# Vanessa Paradis lässt sich von Lenny Kravitz trösten



## beachkini (7 Juli 2012)

​
Nach der Trennung von Johnny Depp, 49, soll sich Vanessa Paradis an die Schulter eines alten Freundes lehnen: Lenny Kravitz, 48. Die beiden wahren in den 1990er Jahren ein Paar und standen sich in den 14 Jahren, die 39-Jährige mit Depp verheiratet war, sehr nahe.

"Bevor Vanessa Johnny traf, war Lenny ihre große Liebe. Auch wenn ihre Romanze nicht lange anhielt, blieben sie sehr gute Freunde. Sie telefonierten sogar regelmäßig.", so ein Freund der französischen Schauspielerin und Sängerin. 
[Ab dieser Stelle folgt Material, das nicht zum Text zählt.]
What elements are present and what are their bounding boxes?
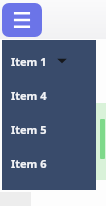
staticText: Item 1 bbox=[11, 54, 47, 69]
button[interactable]: Open navigation menu bbox=[2, 3, 42, 37]
button[interactable]: Item 5 bbox=[2, 112, 96, 146]
button[interactable]: Item 4 bbox=[2, 78, 96, 112]
staticText: Item 6 bbox=[11, 156, 47, 171]
button[interactable]: Item 6 bbox=[2, 146, 96, 180]
staticText: Item 4 bbox=[11, 88, 47, 103]
button[interactable]: Item 1 bbox=[2, 44, 96, 78]
staticText: Item 5 bbox=[11, 122, 47, 137]
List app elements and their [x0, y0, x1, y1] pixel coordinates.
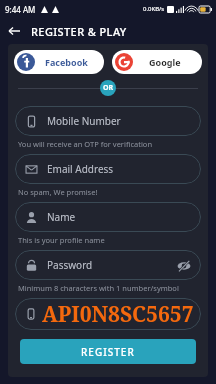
button[interactable]: Email Address [15, 154, 201, 184]
staticText: REGISTER & PLAY [31, 24, 127, 39]
staticText: Name [47, 210, 76, 224]
button[interactable]: Google [112, 50, 202, 74]
staticText: This is your profile name [18, 235, 105, 245]
staticText: Google [149, 56, 181, 68]
staticText: API0N8SC5657 [42, 300, 194, 329]
button[interactable]: Facebook [14, 50, 104, 74]
staticText: You will receive an OTP for verification [18, 139, 153, 149]
button[interactable]: API0N8SC5657 [15, 298, 201, 330]
button[interactable]: Name [15, 202, 201, 232]
button[interactable]: Mobile Number [15, 106, 201, 136]
button[interactable]: REGISTER [20, 339, 196, 364]
staticText: Email Address [47, 162, 114, 176]
staticText: REGISTER [81, 345, 135, 359]
staticText: 0.0KB/s [143, 5, 165, 13]
staticText: 9:44 AM [5, 4, 36, 15]
staticText: Minimum 8 characters with 1 number/symbo… [18, 283, 179, 293]
staticText: OR [103, 83, 114, 93]
staticText: Mobile Number [47, 114, 121, 128]
button[interactable]: Show password [176, 258, 191, 273]
staticText: Facebook [45, 56, 88, 68]
button[interactable]: Password [15, 250, 201, 280]
staticText: No spam, We promise! [18, 187, 98, 197]
button[interactable]: Back [4, 21, 24, 41]
staticText: Password [47, 258, 93, 272]
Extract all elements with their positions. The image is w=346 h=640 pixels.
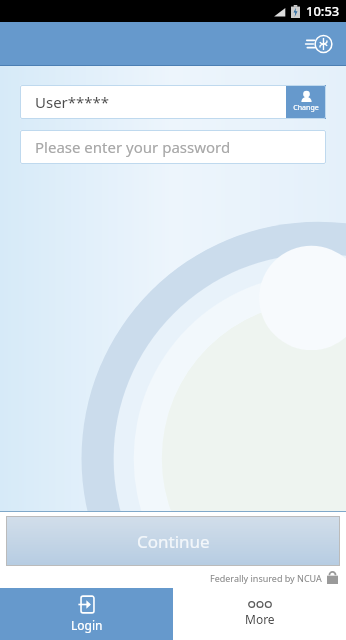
button[interactable]: Change	[286, 85, 326, 119]
staticText: 10:53	[306, 2, 340, 20]
staticText: Change	[293, 103, 319, 113]
button[interactable]: Continue	[6, 516, 340, 566]
button[interactable]: More	[173, 588, 346, 640]
staticText: Login	[71, 617, 103, 633]
staticText: Federally insured by NCUA	[210, 572, 322, 584]
button[interactable]: Login	[0, 588, 173, 640]
staticText: More	[245, 611, 275, 627]
button[interactable]: Please enter your password	[20, 130, 326, 164]
button[interactable]: Pay	[300, 25, 338, 63]
staticText: User*****	[35, 92, 286, 112]
staticText: Continue	[137, 530, 210, 553]
staticText: Please enter your password	[35, 137, 231, 157]
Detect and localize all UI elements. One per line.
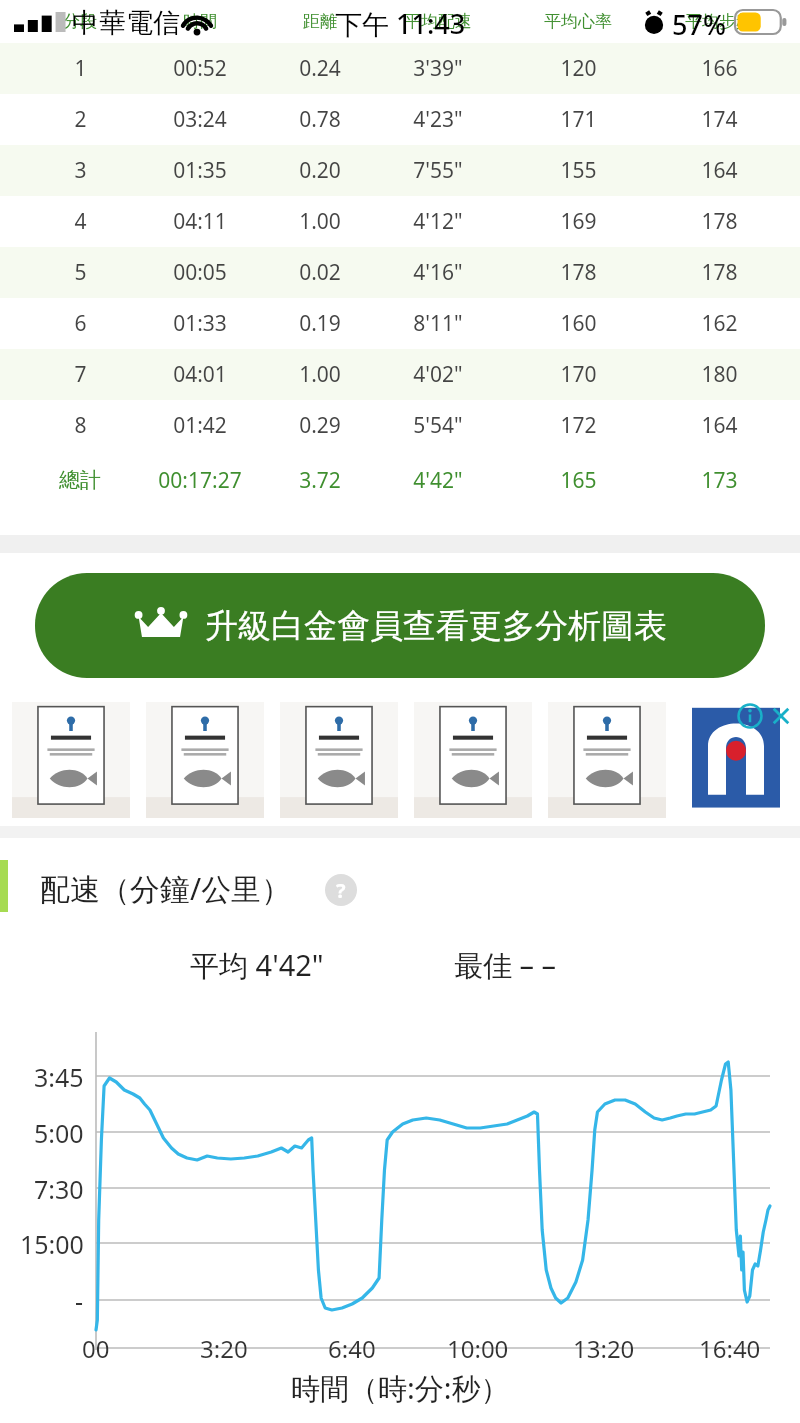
staticText: 平均配速 [404,11,472,32]
staticText: 3 [74,156,87,185]
staticText: 中華電信 [72,6,180,40]
button[interactable] [146,702,264,818]
staticText: 00:05 [173,258,227,287]
staticText: 7'55" [413,156,463,185]
staticText: 04:01 [173,360,227,389]
staticText: 171 [560,105,597,134]
button[interactable]: Help [325,874,357,906]
staticText: 120 [560,54,597,83]
staticText: 分段 [63,11,97,32]
staticText: 01:33 [173,309,227,338]
staticText: 01:35 [173,156,227,185]
staticText: 6:40 [328,1332,376,1365]
button[interactable]: 7 [0,349,800,400]
button[interactable]: 3 [0,145,800,196]
staticText: 平均步頻 [685,11,753,32]
staticText: 0.02 [299,258,341,287]
button[interactable]: 總計 [0,451,800,509]
staticText: 178 [701,207,738,236]
staticText: 15:00 [20,1227,84,1261]
staticText: 162 [701,309,738,338]
staticText: 178 [560,258,597,287]
staticText: 4'16" [413,258,463,287]
staticText: 170 [560,360,597,389]
staticText: 166 [701,54,738,83]
staticText: 178 [701,258,738,287]
staticText: 01:42 [173,411,227,440]
button[interactable]: 2 [0,94,800,145]
staticText: 180 [701,360,738,389]
staticText: 4'02" [413,360,463,389]
staticText: 時間（時:分:秒） [291,1368,510,1408]
button[interactable]: 5 [0,247,800,298]
staticText: 2 [74,105,87,134]
button[interactable] [548,702,666,818]
staticText: 0.78 [299,105,341,134]
staticText: 8'11" [413,309,463,338]
staticText: 最佳 – – [454,945,557,985]
staticText: 169 [560,207,597,236]
staticText: 距離 [303,11,337,32]
staticText: 4'23" [413,105,463,134]
button[interactable]: 1 [0,43,800,94]
button[interactable]: 升級白金會員查看更多分析圖表 [35,573,765,678]
staticText: 16:40 [699,1332,761,1365]
staticText: 配速（分鐘/公里） [40,868,292,909]
staticText: 5'54" [413,411,463,440]
staticText: 4'12" [413,207,463,236]
staticText: 155 [560,156,597,185]
staticText: 164 [701,156,738,185]
button[interactable] [12,702,130,818]
staticText: 總計 [59,467,101,493]
staticText: 平均心率 [544,11,612,32]
staticText: - [75,1284,84,1318]
button[interactable] [280,702,398,818]
staticText: 165 [560,466,597,495]
button[interactable] [414,702,532,818]
staticText: 0.20 [299,156,341,185]
staticText: 04:11 [173,207,227,236]
staticText: 3.72 [299,466,341,495]
staticText: 升級白金會員查看更多分析圖表 [205,605,667,647]
button[interactable]: Close ad [768,703,794,729]
staticText: 00:52 [173,54,227,83]
staticText: 時間 [183,11,217,32]
button[interactable]: 分段 [0,0,800,43]
staticText: 0.24 [299,54,341,83]
button[interactable]: 8 [0,400,800,451]
button[interactable]: Ad info [737,703,763,729]
button[interactable]: 6 [0,298,800,349]
staticText: 174 [701,105,738,134]
staticText: 0.19 [299,309,341,338]
staticText: 1.00 [299,360,341,389]
staticText: 1.00 [299,207,341,236]
staticText: 160 [560,309,597,338]
staticText: 10:00 [447,1332,509,1365]
staticText: ? [336,877,346,904]
staticText: 4'42" [413,466,463,495]
staticText: 164 [701,411,738,440]
staticText: 57% [672,6,726,43]
staticText: 173 [701,466,738,495]
staticText: 3:45 [34,1060,84,1094]
staticText: 1 [74,54,87,83]
staticText: 7 [74,360,87,389]
button[interactable] [686,702,786,818]
staticText: 4 [74,207,87,236]
staticText: 5 [74,258,87,287]
staticText: 8 [74,411,87,440]
staticText: 平均 4'42" [190,945,324,985]
staticText: 00:17:27 [158,466,242,495]
staticText: 7:30 [34,1172,84,1206]
staticText: 5:00 [34,1116,84,1150]
staticText: 3:20 [200,1332,248,1365]
staticText: 3'39" [413,54,463,83]
staticText: 172 [560,411,597,440]
staticText: 03:24 [173,105,227,134]
button[interactable]: 4 [0,196,800,247]
staticText: 6 [74,309,87,338]
staticText: 下午 11:43 [335,5,466,42]
staticText: 00 [82,1332,110,1365]
staticText: 0.29 [299,411,341,440]
staticText: 13:20 [573,1332,635,1365]
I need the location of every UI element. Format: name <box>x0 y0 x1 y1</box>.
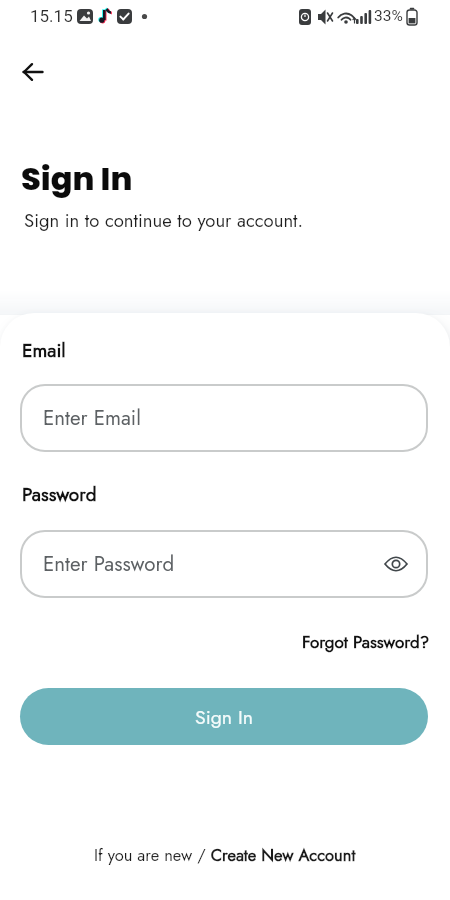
button[interactable] <box>10 50 54 94</box>
staticText: Email <box>22 337 66 364</box>
staticText: Enter Password <box>43 549 175 579</box>
button[interactable]: Enter Password <box>20 530 428 598</box>
staticText: Forgot Password? <box>302 630 430 655</box>
staticText: Sign In <box>195 703 253 731</box>
staticText: If you are new / Create New Account <box>94 843 356 867</box>
staticText: 33% <box>374 7 403 25</box>
button[interactable]: If you are new / Create New Account <box>0 840 450 870</box>
button[interactable]: Enter Email <box>20 384 428 452</box>
button[interactable]: Sign In <box>20 688 428 745</box>
staticText: 15.15 <box>30 6 73 26</box>
staticText: Sign in to continue to your account. <box>24 207 304 234</box>
button[interactable] <box>382 550 410 578</box>
staticText: Sign In <box>21 156 133 201</box>
staticText: Enter Email <box>43 403 141 433</box>
staticText: Password <box>22 481 97 508</box>
button[interactable]: Forgot Password? <box>270 627 430 657</box>
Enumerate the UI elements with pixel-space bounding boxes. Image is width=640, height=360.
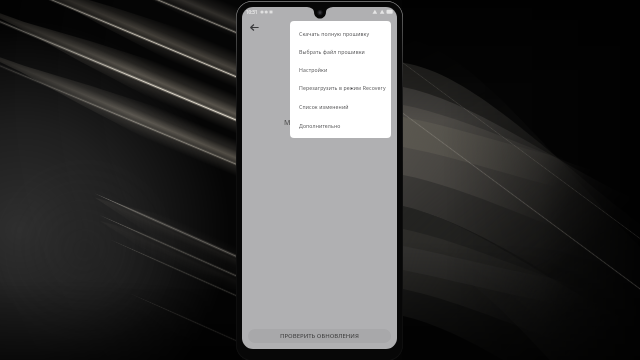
staticText: Список изменений	[299, 103, 349, 110]
button[interactable]: Перезагрузить в режим Recovery	[290, 78, 391, 97]
button[interactable]: Скачать полную прошивку	[290, 24, 391, 42]
staticText: Ме	[284, 118, 295, 128]
button[interactable]: Список изменений	[290, 97, 391, 116]
button[interactable]: Дополнительно	[290, 116, 391, 135]
staticText: Выбрать файл прошивки	[299, 48, 365, 55]
button[interactable]: ПРОВЕРИТЬ ОБНОВЛЕНИЯ	[248, 329, 391, 343]
staticText: Скачать полную прошивку	[299, 30, 370, 37]
button[interactable]: Настройки	[290, 60, 391, 78]
button[interactable]: Выбрать файл прошивки	[290, 42, 391, 60]
staticText: 10:31	[246, 9, 258, 15]
staticText: Настройки	[299, 66, 328, 73]
staticText: Дополнительно	[299, 122, 341, 129]
staticText: Перезагрузить в режим Recovery	[299, 84, 386, 91]
button[interactable]: Back	[245, 18, 263, 36]
staticText: ПРОВЕРИТЬ ОБНОВЛЕНИЯ	[280, 332, 359, 340]
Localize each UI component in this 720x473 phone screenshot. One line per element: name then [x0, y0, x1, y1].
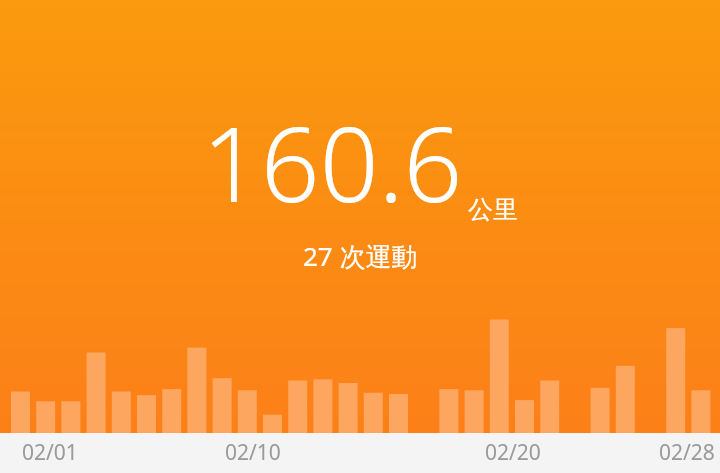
button[interactable]: 02/01: [0, 433, 720, 473]
staticText: 02/10: [225, 438, 281, 467]
staticText: 公里: [468, 194, 518, 225]
staticText: 02/28: [659, 438, 715, 467]
staticText: 27 次運動: [303, 238, 418, 274]
staticText: 02/01: [22, 438, 78, 467]
button[interactable]: 160.6: [0, 92, 720, 274]
staticText: 02/20: [485, 438, 541, 467]
staticText: 160.6: [202, 92, 463, 232]
button[interactable]: Monthly distance summary: [0, 0, 720, 473]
Sie soll Kravitz sogar in den letzten Monaten kontaktiert haben, während die Fassade um das Traumpaar "Depp-Paradis" bröckelte. "Sie brauchte jemanden, der sie versteht, ohne sie zu verurteilen.", erzählte ein Insider.

Er scheint wirklich jemand zu sein, der Vanessa aufbauen kann, was auch immer passiert. "Sie wusste, dass Lenny für sie da sein würde. Denn wenn sie Lenny anruft, dann meistens unter Tränen. Doch ein paar Gespräche und Stunden später geht es ihr so viel besser und sie kann sogar wieder lachen."

Und genau so jemanden hat Vanessa in der letzten Zeit gebraucht. Denn laut der amerikanischen Presse soll sich Hollywoods Ex-Traumpaar bereits 2010 getrennt haben. Nur für die Kinder und den schönen Schein haben sie sich noch zusammengerissen.

Es heißt, dass Vanessa zunehmend das Gefühl hatte, ihre Karriere für den erfolgreichen Johnny Depp zu opfern, während dieser Millionen scheffelte. Natürlich profitierte sie von dem Reichtum, doch sie fühlte sich mit ihrer eigenen Karriere unwohl. Auch was die Kinder betrifft, fühlte sich Paradis allein gelassen. 

"Nichts, was Johnny tat, war gut genug für Vanessa. Wenn er arbeitete, war sie unglücklich. Und wenn er nicht arbeitete, wurde er als Chaot bezeichnet, der nicht genug für Familie und Kinder tut.", so ein Bekannter der Familie. Lily-Rose, 13, und Jack, 10, sind allgemein jedoch eher mit ihrer Mutter gesichtet worden...


----------



## Jone (7 Juli 2012)

Danke für die Info


----------



## BlueLynne (8 Juli 2012)

ist doch auch nicht schlecht  :thx:


----------